RECORDS FOR PROCESSING:
== Segment start ==

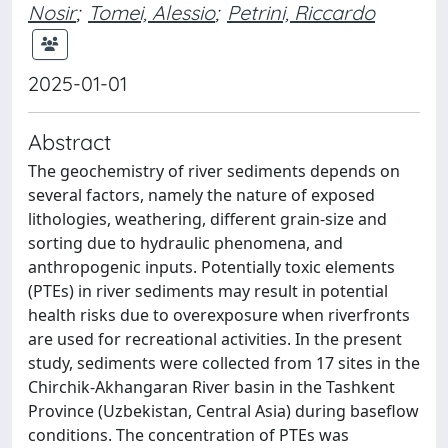
Nosir
;
Tomei, Alessio
;
Petrini, Riccardo
2025-01-01
Abstract
The geochemistry of river sediments depends on
several factors, namely the nature of exposed
lithologies, weathering, different grain-size and
sorting due to hydraulic phenomena, and
anthropogenic inputs. Potentially toxic elements
(PTEs) in river sediments may result in potential
health risks due to overexposure when riverfronts
are used for recreational activities. In the present
study, sediments were collected from 17 sites in the
Chirchik-Akhangaran River basin in the Tashkent
Province (Uzbekistan, Central Asia) during baseflow
conditions. The concentration of PTEs was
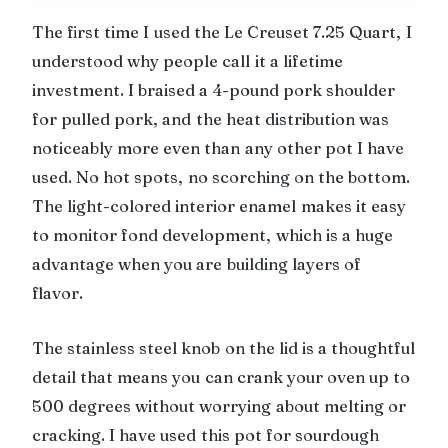
The first time I used the Le Creuset 7.25 Quart, I
understood why people call it a lifetime
investment. I braised a 4-pound pork shoulder
for pulled pork, and the heat distribution was
noticeably more even than any other pot I have
used. No hot spots, no scorching on the bottom.
The light-colored interior enamel makes it easy
to monitor fond development, which is a huge
advantage when you are building layers of
flavor.
The stainless steel knob on the lid is a thoughtful
detail that means you can crank your oven up to
500 degrees without worrying about melting or
cracking. I have used this pot for sourdough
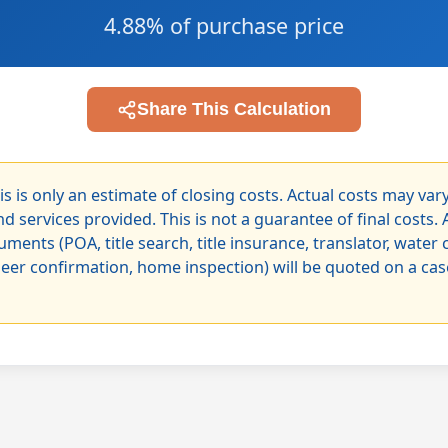
4.88% of purchase price
Share This Calculation
is is only an estimate of closing costs. Actual costs may va
d services provided. This is not a guarantee of final costs. 
uments (POA, title search, title insurance, translator, water 
neer confirmation, home inspection) will be quoted on a ca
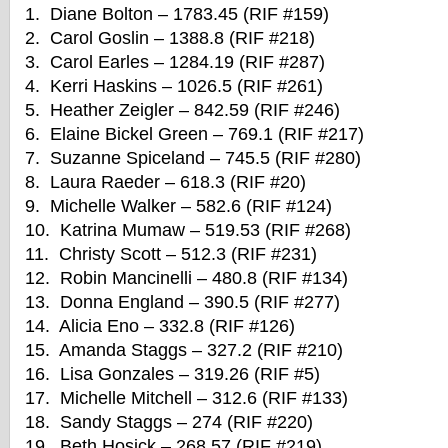
1. Diane Bolton – 1783.45 (RIF #159)
2. Carol Goslin – 1388.8 (RIF #218)
3. Carol Earles – 1284.19 (RIF #287)
4. Kerri Haskins – 1026.5 (RIF #261)
5. Heather Zeigler – 842.59 (RIF #246)
6. Elaine Bickel Green – 769.1 (RIF #217)
7. Suzanne Spiceland – 745.5 (RIF #280)
8. Laura Raeder – 618.3 (RIF #20)
9. Michelle Walker – 582.6 (RIF #124)
10. Katrina Mumaw – 519.53 (RIF #268)
11. Christy Scott – 512.3 (RIF #231)
12. Robin Mancinelli – 480.8 (RIF #134)
13. Donna England – 390.5 (RIF #277)
14. Alicia Eno – 332.8 (RIF #126)
15. Amanda Staggs – 327.2 (RIF #210)
16. Lisa Gonzales – 319.26 (RIF #5)
17. Michelle Mitchell – 312.6 (RIF #133)
18. Sandy Staggs – 274 (RIF #220)
19. Beth Hosick – 268.57 (RIF #219)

== Segment end ==

WORK INSTRUCTIONS: Print every line above exactly. Leave the pictures out.

EXERCISE OUTPUT:
Nosir
;
Tomei, Alessio
;
Petrini, Riccardo
2025-01-01
Abstract
The geochemistry of river sediments depends on
several factors, namely the nature of exposed
lithologies, weathering, different grain-size and
sorting due to hydraulic phenomena, and
anthropogenic inputs. Potentially toxic elements
(PTEs) in river sediments may result in potential
health risks due to overexposure when riverfronts
are used for recreational activities. In the present
study, sediments were collected from 17 sites in the
Chirchik-Akhangaran River basin in the Tashkent
Province (Uzbekistan, Central Asia) during baseflow
conditions. The concentration of PTEs was
The first time I used the Le Creuset 7.25 Quart, I
understood why people call it a lifetime
investment. I braised a 4-pound pork shoulder
for pulled pork, and the heat distribution was
noticeably more even than any other pot I have
used. No hot spots, no scorching on the bottom.
The light-colored interior enamel makes it easy
to monitor fond development, which is a huge
advantage when you are building layers of
flavor.
The stainless steel knob on the lid is a thoughtful
detail that means you can crank your oven up to
500 degrees without worrying about melting or
cracking. I have used this pot for sourdough
4.88% of purchase price
Share This Calculation
is is only an estimate of closing costs. Actual costs may va
d services provided. This is not a guarantee of final costs. 
uments (POA, title search, title insurance, translator, water 
neer confirmation, home inspection) will be quoted on a ca
1. Diane Bolton – 1783.45 (RIF #159)
2. Carol Goslin – 1388.8 (RIF #218)
3. Carol Earles – 1284.19 (RIF #287)
4. Kerri Haskins – 1026.5 (RIF #261)
5. Heather Zeigler – 842.59 (RIF #246)
6. Elaine Bickel Green – 769.1 (RIF #217)
7. Suzanne Spiceland – 745.5 (RIF #280)
8. Laura Raeder – 618.3 (RIF #20)
9. Michelle Walker – 582.6 (RIF #124)
10. Katrina Mumaw – 519.53 (RIF #268)
11. Christy Scott – 512.3 (RIF #231)
12. Robin Mancinelli – 480.8 (RIF #134)
13. Donna England – 390.5 (RIF #277)
14. Alicia Eno – 332.8 (RIF #126)
15. Amanda Staggs – 327.2 (RIF #210)
16. Lisa Gonzales – 319.26 (RIF #5)
17. Michelle Mitchell – 312.6 (RIF #133)
18. Sandy Staggs – 274 (RIF #220)
19. Beth Hosick – 268.57 (RIF #219)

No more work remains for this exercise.